Below are some coping mechanisms to help you and your staff take control of your social networks and handle any trolls you might be unfortunate enough to attract.
Know what you’re looking for
Just because someone comments on a post or tweet of yours with a conflicting or controversial does not make them a troll. People are free to express opinions and not everyone will agree with every tweet you post. This can be a good thing as sparking a healthy debate can generate new followers, engage existing followers and even get you or your brand trending.
What you need to look out for are repeat comments from individuals who are not adding value to the discussion, comments which are not related to the discussion or that are designed to take the discussion off track and comments to which there is no polite response.
Respond appropriately, if at all
Getting into a conversation with a troll is exactly what they want. Their aim is to get a rise out of you, so do not give them the satisfaction. Of course, you can engage with them to attempt to diffuse the situation, but be sure to withdraw when you no longer feel able to respond in a professional and polite manner.
A great example of this came when I was working for a large food retailer (who shall remain nameless!) that got into a spot of PR bother employing workers at very low rates. When the story broke it prompted a barrage of abuse across all of the brand’s social networking sites. The comments ranged from those expressing their views on the situation, to the downright abusive. For those commenting in a civil, although irate manner, we positioned a response asking them to read more at a dedicated press site. Those commenting abusively were blocked, comments deleted and no attempt to engage was made.
Whilst this was one of the most tedious weekends of my working career, spending hours deleting comments comparing me to genocidal historical figures and using language I previously had been unaware of, handling the situation this way ensured that the flames were not fanned and soon enough the situation died down.
Present a united front
In most organisations it is not just the marketing team who will represent your brand on social networking sites. Other members of staff will have profiles and as such, they can easily be dragged into a spiralling conversation.
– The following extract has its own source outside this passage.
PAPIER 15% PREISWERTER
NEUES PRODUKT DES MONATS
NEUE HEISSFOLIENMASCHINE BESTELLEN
Having a robust social media policy and discussing how to deal with negative comments will help staff to feel in control. You can also appoint someone in the company to be a point of contact should anything begin to get out of control – a “go to guy” (or girl) who is happy to help and offer advice on how to deal with issues of this nature.
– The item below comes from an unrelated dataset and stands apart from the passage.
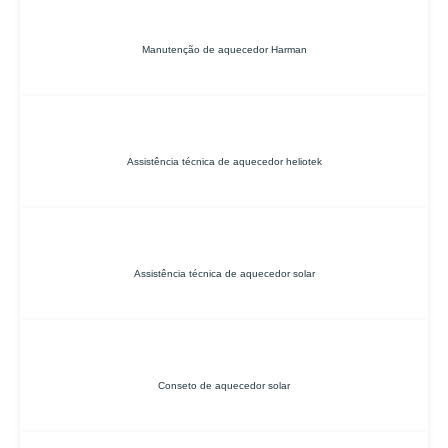
Manutenção de aquecedor Harman
Assistência técnica de aquecedor heliotek
Assistência técnica de aquecedor solar
Conseto de aquecedor solar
Supporting your team, letting them know what is and isn’t acceptable will help protect them and your brand.
Know your options
Most social networking sites have a support function or an option to block users that are posting inappropriate comments. These options are designed to protect users who are networking within the confines of the site’s terms and conditions and should be used if you feel you are becoming unable to do this.
However, before blocking a suspected troll give them a couple of chances. They may have got out of the wrong side of bed, you may have mis-interpreted their comments, they might have had a momentary loss of sanity from which they will recover – you simply don’t know. If they become a repeat offender – say after 3 incidents – then use the networks available channels to stop them contacting you.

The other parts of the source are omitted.